Identify each line below that contains the word "Recreation", and copy it out.

EXERCISE MATERIAL: Begin

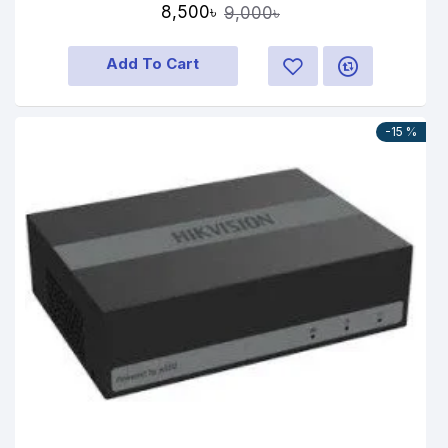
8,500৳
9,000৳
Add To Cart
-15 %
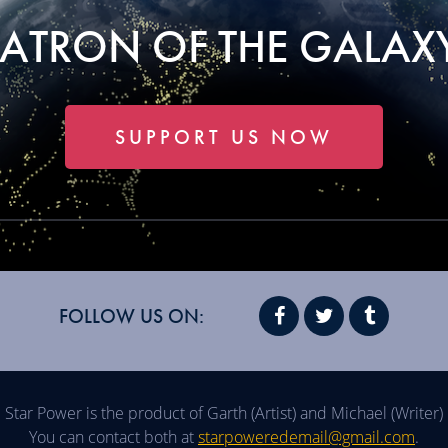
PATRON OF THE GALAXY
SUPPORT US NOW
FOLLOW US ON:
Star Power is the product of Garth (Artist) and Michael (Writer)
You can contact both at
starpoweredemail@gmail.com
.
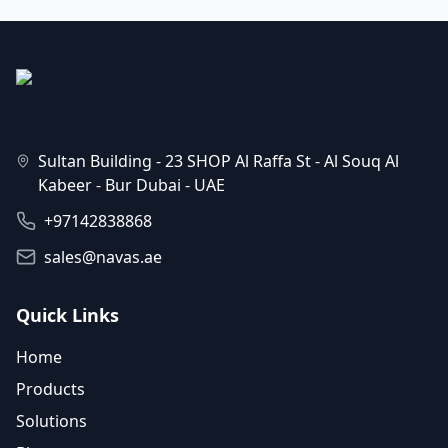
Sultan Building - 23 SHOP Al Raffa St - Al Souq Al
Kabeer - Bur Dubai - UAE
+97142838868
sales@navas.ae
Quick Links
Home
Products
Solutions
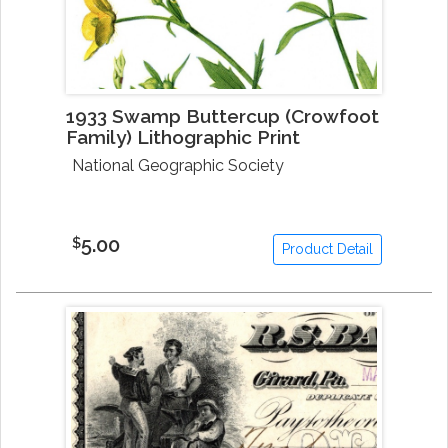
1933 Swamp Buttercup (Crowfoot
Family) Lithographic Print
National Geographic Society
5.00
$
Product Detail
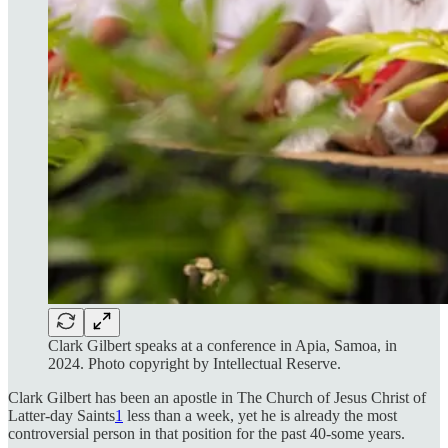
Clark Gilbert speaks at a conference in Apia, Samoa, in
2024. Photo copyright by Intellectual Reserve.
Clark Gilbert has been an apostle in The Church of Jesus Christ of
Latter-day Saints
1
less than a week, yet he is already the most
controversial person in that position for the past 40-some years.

EXERCISE MATERIAL: End
EXERCISE MATERIAL: Begin

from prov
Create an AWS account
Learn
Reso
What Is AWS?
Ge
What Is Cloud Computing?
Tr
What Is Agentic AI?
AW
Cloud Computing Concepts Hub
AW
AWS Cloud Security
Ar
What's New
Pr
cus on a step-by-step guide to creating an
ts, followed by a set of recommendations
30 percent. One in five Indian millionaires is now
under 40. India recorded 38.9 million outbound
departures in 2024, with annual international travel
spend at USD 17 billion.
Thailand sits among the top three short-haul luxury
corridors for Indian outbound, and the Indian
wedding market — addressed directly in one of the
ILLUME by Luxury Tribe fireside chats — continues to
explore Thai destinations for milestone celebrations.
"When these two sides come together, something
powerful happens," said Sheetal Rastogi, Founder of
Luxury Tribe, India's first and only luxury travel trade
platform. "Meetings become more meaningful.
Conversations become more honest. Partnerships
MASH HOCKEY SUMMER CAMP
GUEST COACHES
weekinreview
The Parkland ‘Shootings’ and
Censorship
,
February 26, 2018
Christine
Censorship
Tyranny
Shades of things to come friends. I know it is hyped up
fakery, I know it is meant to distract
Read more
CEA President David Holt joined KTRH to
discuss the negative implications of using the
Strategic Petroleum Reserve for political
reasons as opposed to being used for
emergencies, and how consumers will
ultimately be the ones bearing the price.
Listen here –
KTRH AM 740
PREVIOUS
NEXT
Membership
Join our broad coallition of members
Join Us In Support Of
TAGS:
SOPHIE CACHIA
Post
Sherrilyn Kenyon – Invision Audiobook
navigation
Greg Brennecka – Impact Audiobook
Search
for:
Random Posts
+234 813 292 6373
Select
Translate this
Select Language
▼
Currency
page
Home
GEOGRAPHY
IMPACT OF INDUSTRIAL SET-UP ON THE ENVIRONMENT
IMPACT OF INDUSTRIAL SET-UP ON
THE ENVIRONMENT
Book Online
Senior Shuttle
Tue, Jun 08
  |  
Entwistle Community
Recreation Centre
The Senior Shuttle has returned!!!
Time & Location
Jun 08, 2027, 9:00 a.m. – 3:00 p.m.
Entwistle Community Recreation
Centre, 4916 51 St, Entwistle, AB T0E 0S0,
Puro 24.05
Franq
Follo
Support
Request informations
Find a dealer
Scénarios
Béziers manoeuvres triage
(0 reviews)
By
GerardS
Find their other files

EXERCISE MATERIAL: End

**EXERCISE RESULT:**
Recreation Centre
Entwistle Community Recreation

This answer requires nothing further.